- **TASK TO COMPLETE**
Search term "Econômico": copy each line of the records that contains it.

(Saved data entries)
[Start of Attachment]

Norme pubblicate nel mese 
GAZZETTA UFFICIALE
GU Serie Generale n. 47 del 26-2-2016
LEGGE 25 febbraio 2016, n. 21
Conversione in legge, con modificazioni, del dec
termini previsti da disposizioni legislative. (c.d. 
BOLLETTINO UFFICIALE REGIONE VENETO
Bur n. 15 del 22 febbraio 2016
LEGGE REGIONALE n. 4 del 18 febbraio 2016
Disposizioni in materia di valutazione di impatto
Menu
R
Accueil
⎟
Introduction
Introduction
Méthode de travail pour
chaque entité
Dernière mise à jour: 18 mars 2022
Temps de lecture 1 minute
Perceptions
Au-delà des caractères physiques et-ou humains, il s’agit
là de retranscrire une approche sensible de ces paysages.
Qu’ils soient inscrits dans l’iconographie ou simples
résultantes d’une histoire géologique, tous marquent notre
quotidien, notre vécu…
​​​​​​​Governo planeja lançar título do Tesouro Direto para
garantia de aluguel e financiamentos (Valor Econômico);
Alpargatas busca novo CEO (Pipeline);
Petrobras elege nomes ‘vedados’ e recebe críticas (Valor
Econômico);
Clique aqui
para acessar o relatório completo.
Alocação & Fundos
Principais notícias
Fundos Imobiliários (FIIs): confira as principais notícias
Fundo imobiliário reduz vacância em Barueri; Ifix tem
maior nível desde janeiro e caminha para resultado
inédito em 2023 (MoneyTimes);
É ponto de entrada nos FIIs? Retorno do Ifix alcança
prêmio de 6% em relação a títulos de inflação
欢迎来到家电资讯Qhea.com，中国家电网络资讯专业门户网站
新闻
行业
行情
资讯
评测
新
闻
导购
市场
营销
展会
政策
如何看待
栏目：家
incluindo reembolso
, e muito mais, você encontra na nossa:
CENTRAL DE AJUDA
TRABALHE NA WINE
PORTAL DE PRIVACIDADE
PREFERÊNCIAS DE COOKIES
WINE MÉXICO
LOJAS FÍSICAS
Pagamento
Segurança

[End of Attachment]

- **EXERCISE SOLUTION**
garantia de aluguel e financiamentos (Valor Econômico);
Econômico);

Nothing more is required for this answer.